NIS 2
April 2026
NIS 2 is law. What German companies need to do now.
By Swapna De., Managing Director, AuditVantage® GmbH
The NIS 2 Directive became binding in Germany on 6 December 2025, transposed through the NIS2UmsuCG. Unlike some EU regulations, it arrived without a transition period. If your organisation is in scope, the obligations apply now.
Management can be held personally liable for compliance failures under the NIS2UmsuCG. This is written into the law.
Are you in scope?
NIS 2 applies to organisations operating in covered sectors with at least 50 employees or annual turnover exceeding EUR 10 million. Covered sectors include energy, transport, healthcare, digital infrastructure, IT service providers, managed security services, manufacturing, and food production.
The NIS2UmsuCG applies different obligation levels to essential entities and important entities. Your classification determines both the measures required and the potential penalties for non-compliance.
What the law requires
Article 21 measures include: risk analysis policies, incident handling procedures, business continuity and crisis management, supply chain security, security in system acquisition and development, cryptography policies, human resources security, access control, and multi-factor authentication.
Incident reporting
Significant incidents must be reported to the BSI on a regulated multi-stage timeline starting from the point an entity becomes aware of an incident. The Directive sets the specific deadlines for each reporting stage; organisations should verify the exact hours and days against the version of the NIS2UmsuCG in force at the time of the incident. These are enforceable deadlines, not targets, and they should be verified against the version of the law in force at the time of an incident.
What to do first
The starting point is entity classification. Determine whether your organisation falls into the essential or important category and confirm which specific measures apply. A structured gap analysis against Article 21 measures will identify what is in place and what is missing.
AuditVantage® provides NIS 2 classification support, gap analysis, and implementation roadmaps for organisations across Germany and the EU. Get in touch to arrange a discovery call.

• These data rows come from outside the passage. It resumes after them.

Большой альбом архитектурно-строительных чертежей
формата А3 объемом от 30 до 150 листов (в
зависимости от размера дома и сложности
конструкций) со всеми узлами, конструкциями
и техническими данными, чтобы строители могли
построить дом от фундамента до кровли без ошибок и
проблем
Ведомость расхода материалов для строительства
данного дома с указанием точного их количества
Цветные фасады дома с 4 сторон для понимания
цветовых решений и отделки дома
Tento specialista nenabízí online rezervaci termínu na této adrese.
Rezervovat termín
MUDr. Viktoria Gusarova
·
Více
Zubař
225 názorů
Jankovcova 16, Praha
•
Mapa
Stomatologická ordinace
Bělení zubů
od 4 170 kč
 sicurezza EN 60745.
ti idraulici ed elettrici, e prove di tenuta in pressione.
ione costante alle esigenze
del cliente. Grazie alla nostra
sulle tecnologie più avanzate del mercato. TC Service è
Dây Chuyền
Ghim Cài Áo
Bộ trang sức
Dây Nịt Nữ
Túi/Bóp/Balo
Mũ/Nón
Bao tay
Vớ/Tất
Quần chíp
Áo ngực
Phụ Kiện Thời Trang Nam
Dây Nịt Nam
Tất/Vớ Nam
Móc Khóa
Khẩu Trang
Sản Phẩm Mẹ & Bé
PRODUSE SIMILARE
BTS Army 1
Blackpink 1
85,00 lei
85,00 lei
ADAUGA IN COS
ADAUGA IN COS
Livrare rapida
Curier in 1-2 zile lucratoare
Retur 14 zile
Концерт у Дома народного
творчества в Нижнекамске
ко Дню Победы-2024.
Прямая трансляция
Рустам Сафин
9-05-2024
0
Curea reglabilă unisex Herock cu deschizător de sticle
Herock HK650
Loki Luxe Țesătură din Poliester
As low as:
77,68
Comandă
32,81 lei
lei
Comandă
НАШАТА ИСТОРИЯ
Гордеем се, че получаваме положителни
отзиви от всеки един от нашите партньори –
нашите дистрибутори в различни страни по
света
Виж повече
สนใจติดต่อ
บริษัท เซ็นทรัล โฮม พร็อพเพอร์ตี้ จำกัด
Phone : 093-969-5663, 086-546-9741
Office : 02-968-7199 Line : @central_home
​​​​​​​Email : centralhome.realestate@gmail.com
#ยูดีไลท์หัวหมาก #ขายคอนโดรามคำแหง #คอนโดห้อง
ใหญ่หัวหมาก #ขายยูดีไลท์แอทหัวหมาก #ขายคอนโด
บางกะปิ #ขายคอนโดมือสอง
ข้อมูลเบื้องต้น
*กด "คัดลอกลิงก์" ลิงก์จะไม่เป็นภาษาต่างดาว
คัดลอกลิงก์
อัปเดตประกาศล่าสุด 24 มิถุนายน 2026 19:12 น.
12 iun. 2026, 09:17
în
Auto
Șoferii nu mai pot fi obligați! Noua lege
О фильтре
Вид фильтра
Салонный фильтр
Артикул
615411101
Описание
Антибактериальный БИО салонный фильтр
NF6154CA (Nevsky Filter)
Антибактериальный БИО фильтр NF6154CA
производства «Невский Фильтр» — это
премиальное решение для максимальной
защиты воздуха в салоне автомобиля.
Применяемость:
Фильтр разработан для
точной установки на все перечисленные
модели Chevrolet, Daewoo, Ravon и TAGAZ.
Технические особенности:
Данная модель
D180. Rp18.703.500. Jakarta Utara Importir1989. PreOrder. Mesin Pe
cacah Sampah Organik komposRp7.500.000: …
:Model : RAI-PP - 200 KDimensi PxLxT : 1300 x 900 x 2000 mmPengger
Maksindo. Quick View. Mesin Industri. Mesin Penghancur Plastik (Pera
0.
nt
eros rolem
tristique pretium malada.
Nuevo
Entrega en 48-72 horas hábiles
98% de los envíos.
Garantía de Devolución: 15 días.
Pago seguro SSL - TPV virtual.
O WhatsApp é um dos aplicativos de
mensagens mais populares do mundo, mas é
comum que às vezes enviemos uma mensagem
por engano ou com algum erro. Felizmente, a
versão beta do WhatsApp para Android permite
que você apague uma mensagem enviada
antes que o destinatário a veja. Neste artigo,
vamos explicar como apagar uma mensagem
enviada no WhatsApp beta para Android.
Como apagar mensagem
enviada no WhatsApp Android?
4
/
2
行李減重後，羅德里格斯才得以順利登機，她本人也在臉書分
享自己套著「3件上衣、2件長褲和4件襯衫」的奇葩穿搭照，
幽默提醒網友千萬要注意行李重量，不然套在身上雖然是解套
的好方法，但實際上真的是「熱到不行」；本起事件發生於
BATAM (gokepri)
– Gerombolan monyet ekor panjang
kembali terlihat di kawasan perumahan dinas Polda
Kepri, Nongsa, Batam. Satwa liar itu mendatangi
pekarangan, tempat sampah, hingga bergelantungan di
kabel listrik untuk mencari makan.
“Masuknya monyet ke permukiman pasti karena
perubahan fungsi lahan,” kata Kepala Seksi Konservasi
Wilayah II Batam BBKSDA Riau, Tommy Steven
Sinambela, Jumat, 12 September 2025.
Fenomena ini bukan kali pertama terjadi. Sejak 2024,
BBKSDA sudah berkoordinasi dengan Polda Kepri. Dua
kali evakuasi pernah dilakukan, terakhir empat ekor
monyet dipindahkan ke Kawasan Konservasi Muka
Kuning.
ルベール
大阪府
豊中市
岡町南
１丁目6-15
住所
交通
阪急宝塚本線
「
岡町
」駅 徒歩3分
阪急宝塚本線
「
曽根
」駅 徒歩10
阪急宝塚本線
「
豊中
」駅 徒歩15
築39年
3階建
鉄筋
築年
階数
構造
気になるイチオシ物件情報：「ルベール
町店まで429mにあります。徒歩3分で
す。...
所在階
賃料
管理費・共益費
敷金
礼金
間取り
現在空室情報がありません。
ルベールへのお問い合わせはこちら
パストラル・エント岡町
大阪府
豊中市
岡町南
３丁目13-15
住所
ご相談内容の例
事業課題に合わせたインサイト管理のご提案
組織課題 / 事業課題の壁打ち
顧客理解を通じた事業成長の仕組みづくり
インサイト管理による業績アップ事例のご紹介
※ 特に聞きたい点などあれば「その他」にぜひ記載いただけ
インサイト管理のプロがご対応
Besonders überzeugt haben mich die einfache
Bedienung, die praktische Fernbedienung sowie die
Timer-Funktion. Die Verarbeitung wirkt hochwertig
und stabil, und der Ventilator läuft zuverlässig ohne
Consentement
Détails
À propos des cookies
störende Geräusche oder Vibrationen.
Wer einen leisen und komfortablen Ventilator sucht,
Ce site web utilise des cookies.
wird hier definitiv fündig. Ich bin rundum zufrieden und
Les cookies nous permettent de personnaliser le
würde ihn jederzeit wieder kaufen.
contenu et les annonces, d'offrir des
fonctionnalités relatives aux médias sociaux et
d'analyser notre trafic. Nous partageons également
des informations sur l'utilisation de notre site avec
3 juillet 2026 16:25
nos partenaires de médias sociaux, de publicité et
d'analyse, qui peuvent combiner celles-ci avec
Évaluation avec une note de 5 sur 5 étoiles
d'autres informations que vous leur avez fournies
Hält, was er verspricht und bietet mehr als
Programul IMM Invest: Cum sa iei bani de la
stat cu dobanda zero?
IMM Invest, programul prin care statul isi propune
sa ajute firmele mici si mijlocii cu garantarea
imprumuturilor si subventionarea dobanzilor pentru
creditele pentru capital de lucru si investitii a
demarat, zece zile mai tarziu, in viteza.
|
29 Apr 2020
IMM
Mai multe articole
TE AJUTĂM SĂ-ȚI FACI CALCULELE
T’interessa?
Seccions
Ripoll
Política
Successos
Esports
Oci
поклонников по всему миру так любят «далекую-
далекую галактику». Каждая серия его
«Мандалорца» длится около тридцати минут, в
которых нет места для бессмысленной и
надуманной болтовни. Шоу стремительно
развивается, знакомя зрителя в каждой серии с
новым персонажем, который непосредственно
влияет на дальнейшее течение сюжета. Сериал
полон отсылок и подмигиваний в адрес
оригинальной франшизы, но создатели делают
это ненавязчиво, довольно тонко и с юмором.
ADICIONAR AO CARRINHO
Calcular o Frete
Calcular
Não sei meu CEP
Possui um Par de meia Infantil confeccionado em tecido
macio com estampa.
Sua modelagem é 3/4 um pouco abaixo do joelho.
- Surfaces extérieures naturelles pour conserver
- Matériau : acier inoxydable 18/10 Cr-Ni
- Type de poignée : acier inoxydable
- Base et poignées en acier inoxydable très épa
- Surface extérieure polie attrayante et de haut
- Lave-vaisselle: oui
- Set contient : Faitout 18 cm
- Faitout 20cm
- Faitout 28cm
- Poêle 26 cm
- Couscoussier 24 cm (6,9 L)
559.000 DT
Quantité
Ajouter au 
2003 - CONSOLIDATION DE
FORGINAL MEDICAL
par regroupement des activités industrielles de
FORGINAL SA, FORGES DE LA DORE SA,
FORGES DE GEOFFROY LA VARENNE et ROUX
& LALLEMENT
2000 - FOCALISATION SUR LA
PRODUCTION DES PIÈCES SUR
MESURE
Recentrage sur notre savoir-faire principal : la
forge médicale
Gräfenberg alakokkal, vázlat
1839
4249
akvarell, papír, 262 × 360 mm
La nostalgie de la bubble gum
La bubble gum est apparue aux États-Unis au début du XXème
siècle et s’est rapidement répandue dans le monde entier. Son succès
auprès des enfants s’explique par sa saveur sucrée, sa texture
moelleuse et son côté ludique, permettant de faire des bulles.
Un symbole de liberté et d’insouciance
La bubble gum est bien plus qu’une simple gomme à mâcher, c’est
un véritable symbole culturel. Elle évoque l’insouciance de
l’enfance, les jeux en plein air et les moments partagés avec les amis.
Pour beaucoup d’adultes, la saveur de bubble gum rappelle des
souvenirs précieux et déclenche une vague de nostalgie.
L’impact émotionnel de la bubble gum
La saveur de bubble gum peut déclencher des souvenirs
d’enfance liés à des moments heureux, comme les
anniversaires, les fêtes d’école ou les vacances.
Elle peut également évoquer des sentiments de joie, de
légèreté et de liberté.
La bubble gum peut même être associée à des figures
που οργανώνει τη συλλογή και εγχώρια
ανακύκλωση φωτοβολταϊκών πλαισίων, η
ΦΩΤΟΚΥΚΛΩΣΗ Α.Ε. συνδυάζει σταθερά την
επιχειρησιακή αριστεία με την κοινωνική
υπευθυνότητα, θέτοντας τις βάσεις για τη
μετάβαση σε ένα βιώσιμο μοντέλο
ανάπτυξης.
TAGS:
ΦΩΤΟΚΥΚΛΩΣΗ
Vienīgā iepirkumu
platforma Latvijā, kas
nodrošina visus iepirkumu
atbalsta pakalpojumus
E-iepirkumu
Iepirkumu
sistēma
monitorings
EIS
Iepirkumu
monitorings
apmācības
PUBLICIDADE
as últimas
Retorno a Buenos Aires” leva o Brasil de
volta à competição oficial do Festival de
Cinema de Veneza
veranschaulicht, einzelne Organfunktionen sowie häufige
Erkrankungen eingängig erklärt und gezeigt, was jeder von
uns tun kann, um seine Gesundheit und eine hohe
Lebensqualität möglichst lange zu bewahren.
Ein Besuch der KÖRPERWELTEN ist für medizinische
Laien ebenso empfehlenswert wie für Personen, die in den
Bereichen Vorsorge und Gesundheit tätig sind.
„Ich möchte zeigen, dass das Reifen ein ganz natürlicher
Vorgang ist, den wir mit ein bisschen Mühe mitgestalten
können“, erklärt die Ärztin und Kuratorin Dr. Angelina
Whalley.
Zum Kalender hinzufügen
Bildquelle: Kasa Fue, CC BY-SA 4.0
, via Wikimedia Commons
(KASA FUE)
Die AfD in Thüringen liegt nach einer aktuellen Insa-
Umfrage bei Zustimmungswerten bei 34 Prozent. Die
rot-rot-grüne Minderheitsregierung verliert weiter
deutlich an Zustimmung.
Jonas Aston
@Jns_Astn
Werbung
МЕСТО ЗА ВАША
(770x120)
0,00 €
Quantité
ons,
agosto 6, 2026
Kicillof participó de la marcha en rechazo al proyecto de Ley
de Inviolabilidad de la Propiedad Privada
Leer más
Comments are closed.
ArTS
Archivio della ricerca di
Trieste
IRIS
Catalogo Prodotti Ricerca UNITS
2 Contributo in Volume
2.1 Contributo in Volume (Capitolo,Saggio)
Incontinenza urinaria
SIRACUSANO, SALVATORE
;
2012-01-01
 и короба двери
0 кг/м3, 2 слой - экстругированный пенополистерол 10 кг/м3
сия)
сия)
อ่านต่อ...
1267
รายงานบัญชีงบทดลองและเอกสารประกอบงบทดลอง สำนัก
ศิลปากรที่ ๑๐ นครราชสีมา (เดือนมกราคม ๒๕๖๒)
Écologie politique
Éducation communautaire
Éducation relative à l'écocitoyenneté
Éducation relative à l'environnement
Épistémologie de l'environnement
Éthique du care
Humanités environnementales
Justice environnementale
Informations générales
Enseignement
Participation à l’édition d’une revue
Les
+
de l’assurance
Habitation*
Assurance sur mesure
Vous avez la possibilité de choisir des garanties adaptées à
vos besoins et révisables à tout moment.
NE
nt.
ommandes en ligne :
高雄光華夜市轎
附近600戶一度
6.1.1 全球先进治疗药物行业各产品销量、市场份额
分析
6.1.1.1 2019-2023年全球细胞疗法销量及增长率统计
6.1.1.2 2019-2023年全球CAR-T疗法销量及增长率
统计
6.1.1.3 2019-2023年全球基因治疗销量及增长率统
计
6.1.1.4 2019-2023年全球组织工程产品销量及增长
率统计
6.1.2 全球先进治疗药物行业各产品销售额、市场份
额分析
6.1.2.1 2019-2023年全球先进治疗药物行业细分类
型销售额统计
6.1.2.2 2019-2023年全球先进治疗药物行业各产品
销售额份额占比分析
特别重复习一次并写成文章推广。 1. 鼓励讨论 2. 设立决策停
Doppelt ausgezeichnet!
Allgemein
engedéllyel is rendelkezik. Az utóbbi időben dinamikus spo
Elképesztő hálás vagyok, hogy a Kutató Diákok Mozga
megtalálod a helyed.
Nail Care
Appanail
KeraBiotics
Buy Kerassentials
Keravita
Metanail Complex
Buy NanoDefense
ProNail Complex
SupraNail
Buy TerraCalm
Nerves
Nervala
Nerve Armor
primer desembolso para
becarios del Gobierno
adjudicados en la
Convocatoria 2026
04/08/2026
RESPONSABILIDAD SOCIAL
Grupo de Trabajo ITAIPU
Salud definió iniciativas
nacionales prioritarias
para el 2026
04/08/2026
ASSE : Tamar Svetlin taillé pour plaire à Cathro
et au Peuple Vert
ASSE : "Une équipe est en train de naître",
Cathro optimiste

Frequently asked questions
Related questions on this topic, answered from the audit chair.
Am I in scope of NIS 2?+
Scope depends on three factors: sector (Annex I or Annex II of the Directive), size (essential entities are generally large enterprises in critical sectors; important entities are medium-sized in covered sectors), and operational role (digital infrastructure, providers of essential services). The Directive sets a default size threshold of 50 employees or EUR 10 million turnover, with exceptions for specific entity types regardless of size. Scoping is case-by-case under the NIS2UmsuCG.
What are the penalties for NIS 2 non-compliance?+
Under Article 34, essential entities face administrative fines up to EUR 10 million or 2% of total worldwide annual turnover, whichever is higher. Important entities face fines up to EUR 7 million or 1.4% of total worldwide annual turnover. Member States can also impose additional sanctions, and Article 20 management body liability creates personal exposure for senior leadership in cases of serious or repeated failure.
How fast must I report a security incident under NIS 2?+
Article 23 establishes a three-stage reporting timeline: an early warning, a formal incident notification, and a final report, each with a specific deadline measured from the moment the entity becomes aware of the incident. The exact hours and days for each stage are set in the Directive and the German NIS2UmsuCG; organisations should verify the current deadlines against the version in force at the time of the incident. Failure to meet the prescribed deadlines is itself a basis for enforcement.
What is the difference between NIS and NIS 2?+
NIS 2 substantially expands scope (more sectors, more entities), tightens cybersecurity risk management measures (Article 21 lists ten specific measures), introduces management body liability (Article 20), strengthens supply chain requirements (Article 21(2)(d)), and creates a harmonised incident reporting timeline. The original NIS Directive was minimum-harmonisation; NIS 2 is closer to maximum-harmonisation. Penalties are significantly higher.
Does my organisation need a designated cybersecurity lead under NIS 2?+
NIS 2 does not mandate a CISO title, but it requires that management bodies oversee and approve cybersecurity risk-management measures, take training, and bear personal liability for failures. In practice, most in-scope organisations designate a senior individual to own cybersecurity strategy and reporting. For smaller organisations without a full-time CISO, a vCISO arrangement is a common and accepted approach.
How does NIS 2 interact with ISO 27001?+
NIS 2 sets legal obligations; ISO 27001 provides a management system structure that supports compliance with many of those obligations. An ISO 27001 certified ISMS does not by itself fulfil NIS 2 compliance, particularly the supply chain (Article 21(2)(d)), training (Article 21(2)(g)), and incident reporting (Article 23) elements. However, organisations with mature ISO 27001 are typically much closer to NIS 2 readiness than organisations without.